ActiveResource::Base.class_eval { include BelongsToActiveResource }

This will allow you to use belongs_to on any ActiveResource model.

P.S.: the above solution was inspired by https://stackoverflow.com/a/8844932/3770684

like image 140
cousine Avatar answered Nov 08 '22 22:11

cousine


You can't, but you can fake it by implementing accessor methods yourself.

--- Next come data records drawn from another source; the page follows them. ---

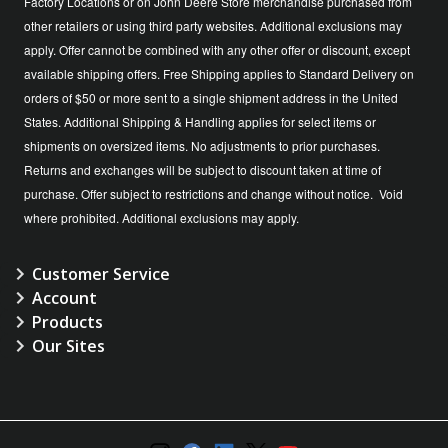
Factory Locations or on John Deere Store merchandise purchased from
other retailers or using third party websites. Additional exclusions may
apply. Offer cannot be combined with any other offer or discount, except
available shipping offers. Free Shipping applies to Standard Delivery on
orders of $50 or more sent to a single shipment address in the United
States. Additional Shipping & Handling applies for select items or
shipments on oversized items. No adjustments to prior purchases.
Returns and exchanges will be subject to discount taken at time of
purchase. Offer subject to restrictions and change without notice. Void
where prohibited. Additional exclusions may apply.
Customer Service
Account
Products
Our Sites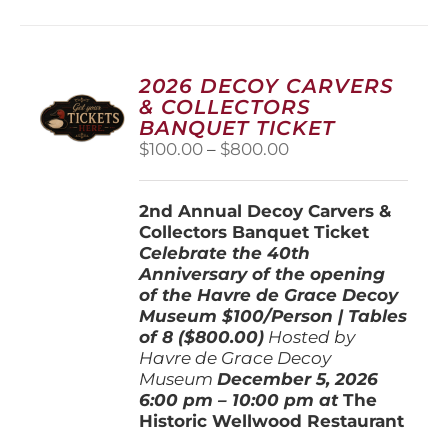
multiple
variants.
The
options
2026 DECOY CARVERS
may
& COLLECTORS
be
BANQUET TICKET
chosen
Price
$
100.00
–
$
800.00
on
range:
the
$100.00
product
2nd Annual Decoy Carvers &
through
page
Collectors Banquet Ticket
$800.00
Celebrate the 40th
Anniversary of the opening
of the Havre de Grace Decoy
Museum
$100/Person | Tables
of 8 ($800.00)
Hosted by
Havre de Grace Decoy
Museum
December 5, 202
6
6:00 pm – 10:00 pm at
The
Historic Wellwood Restaurant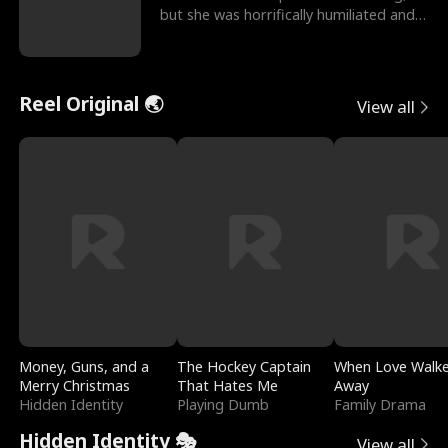
but she was horrifically humiliated and
betrayed b
Reel Original 🌏
View all
Money, Guns, and a
The Hockey Captain
When Love Walk
Merry Christmas
That Hates Me
Away
Hidden Identity
Playing Dumb
Family Drama
Hidden Identity 🎭
View all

class User < ActiveRecord::Base
  #has_many :tasks
  def tasks
    Task.find(:all, params: {created_by: email})
  end
end

class Task < ActiveResource::Base
  #belongs_to :user
  def user
    User.where(email: created_by).first
  end

  schema do
    string 'created_by' #email
    # other fields
  end
end

This will let you write code as if your objects were associated (i.e. User.first.tasks.length). However, they aren't actually joined. That means calling User.first.tasks is going to hit the database, then make an additional HTTP request to retrieve the Tasks. Depending on how your code is structured, you could run into unexpected performance issues.

Also, you can't run a single query to get a User and all associated Tasks (since it's two separate data stores), and you can't do fancy stuff like User.joins(:tasks).where({tasks: field_1: true}).